> [Activity] Exact copy required. Repeat the records, but keep the pictures out.

> [Listed entries]
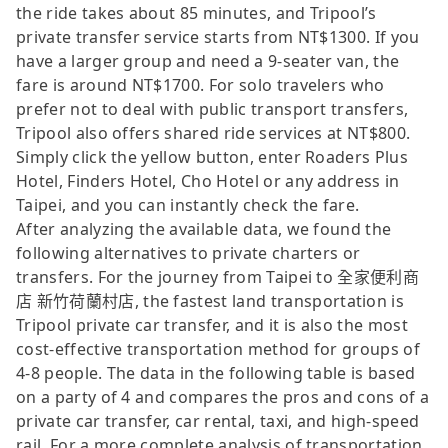
the ride takes about 85 minutes, and Tripool’s
private transfer service starts from NT$1300. If you
have a larger group and need a 9-seater van, the
fare is around NT$1700. For solo travelers who
prefer not to deal with public transport transfers,
Tripool also offers shared ride services at NT$800.
Simply click the yellow button, enter Roaders Plus
Hotel, Finders Hotel, Cho Hotel or any address in
Taipei, and you can instantly check the fare.
After analyzing the available data, we found the
following alternatives to private charters or
transfers. For the journey from Taipei to 全家便利商
店 新竹荷蘭村店, the fastest land transportation is
Tripool private car transfer, and it is also the most
cost-effective transportation method for groups of
4-8 people. The data in the following table is based
on a party of 4 and compares the pros and cons of a
private car transfer, car rental, taxi, and high-speed
rail. For a more complete analysis of transportation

> [Task output]
the ride takes about 85 minutes, and Tripool’s
private transfer service starts from NT$1300. If you
have a larger group and need a 9-seater van, the
fare is around NT$1700. For solo travelers who
prefer not to deal with public transport transfers,
Tripool also offers shared ride services at NT$800.
Simply click the yellow button, enter Roaders Plus
Hotel, Finders Hotel, Cho Hotel or any address in
Taipei, and you can instantly check the fare.
After analyzing the available data, we found the
following alternatives to private charters or
transfers. For the journey from Taipei to 全家便利商
店 新竹荷蘭村店, the fastest land transportation is
Tripool private car transfer, and it is also the most
cost-effective transportation method for groups of
4-8 people. The data in the following table is based
on a party of 4 and compares the pros and cons of a
private car transfer, car rental, taxi, and high-speed
rail. For a more complete analysis of transportation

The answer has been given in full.